Connect to Hue

Wire any MCP-capable LLM client to this Hue deployment in under a minute. Every URL below is tuned to this host — copy and paste.

What Hue is

Hue is the layer underneath your tabs. One space per client (plus a space for your agency itself), every service that client uses tied into a single live graph your team and your LLM can query over MCP. Nothing is copied; source services keep their data. The graph holds the relationships.

Point your LLM at this deployment, authenticate once, and every skill — Gmail, iCloud, Congress, Census, GA, GSC, Asana, DDC, threads, workflows, agents — becomes discoverable via registry.list and callable by name. See What is Hue for the week-in-the-life tour.

MCP server

Single JSON-RPC endpoint. Two meta-tools (discover + invoke) route every skill call.

MCP server URL

Point your MCP client here. Authorization header: Bearer <token>. First call the LLM should make after connecting: spaces.orient.

Claude Code one-liner

Paste into a terminal with Claude Code installed. Replaces ~/.claude.json's hue entry (or creates it).

MCP URL with access_token transport (RFC 6750 §2.3)

Use this shape when your MCP client cannot attach an Authorization header (Claude Code's type:url transport, for example). Same verifier; same permission grid.

Microsoft Copilot Studio

Paste-and-go path for Power Platform / Copilot Studio tenants. Swagger 2.0 custom-connector descriptor; Copilot Studio imports it as two tools (Discover + Invoke) that route to every skill behind one deterministic HTTP surface.

Copilot Studio connector URL

In Copilot Studio: Settings → Tools → + New tool → Custom connector → From URL. Paste this.
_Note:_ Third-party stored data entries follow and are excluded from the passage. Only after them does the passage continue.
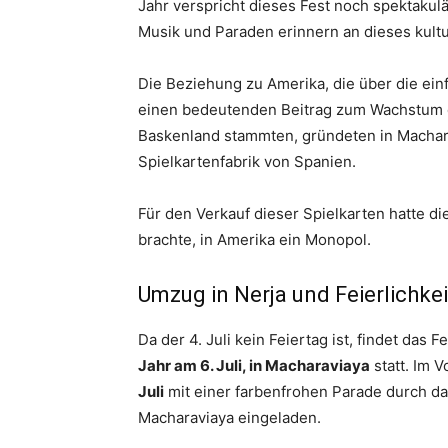
Jahr verspricht dieses Fest noch spektakul
Musik und Paraden erinnern an dieses kultu
Die Beziehung zu Amerika, die über die einf
einen bedeutenden Beitrag zum Wachstum d
Baskenland stammten, gründeten in Machara
Spielkartenfabrik von Spanien.
Für den Verkauf dieser Spielkarten hatte d
brachte, in Amerika ein Monopol.
Umzug in Nerja und Feierlichke
Da der 4. Juli kein Feiertag ist, findet da
Jahr am 6. Juli, in Macharaviaya
statt. Im 
Juli
mit einer farbenfrohen Parade durch d
Macharaviaya eingeladen.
Copilot Studio handles the OAuth2 authorize/token handshake automatically — same credentials as Claude.ai.

OAuth — automatic discovery

MCP clients that implement OAuth 2.0 Dynamic Client Registration (RFC 7591) need only this one URL. Every other endpoint is learned from the metadata document.

OAuth authorization server metadata

RFC 8414 metadata document. Returns issuer + authorization_endpoint + token_endpoint + registration_endpoint + supported scopes ('mcp').

OAuth — manual endpoints

For clients that don't auto-discover. Authorization Code + PKCE flow; also accepts refresh_token grants.

Authorization endpoint

Consent page. Redirects to /login when the operator hasn't signed in yet; comes back on success.

Token endpoint

Exchange authorization_code for access_token + refresh_token. Also exchanges refresh_token for a fresh access_token.

Dynamic client registration endpoint

POST a client_name + redirect_uris array; returns a client_id. No client_secret — public OAuth clients only.

Revocation endpoint

POST token=<token> to invalidate an access or refresh token.

First call after you connect

The canonical session seed is spaces.orient({ workspaceId }). One call returns:

  • Caller identity — which user this LLM is acting as + access tier.
  • Every enabled service, whether it has a live credential, and the reference types it exposes.
  • Cortex pins (soft defaults) and scope locks (!important boundaries) per reference type.
  • Available agent personalities — load one via agents.get to graduate from a blank LLM into a researcher, auditor, or compliance reviewer.
  • A stylesheet string — paste-into-context rendering of the full orient view.

From there: discoverinvoke → when a connection surfaces, threads.create with [label](ref://type/id) inline links to author the edge → graph.discover from any ref to walk three layers of what the team has connected.

Security posture

  • No self-serve signup. Humans are provisioned by a superadmin via admin.createUser.
  • Every skill call is audited with a hash-chained log. Per-space + per-skill access grid enforced in executeSkill.
  • Classification-tiered rate limits; idempotency is user-scoped (no cross-tenant collisions).
  • OAuth scopes: mcp (single scope; per-skill access is enforced server-side by the permission grid, not by scope strings).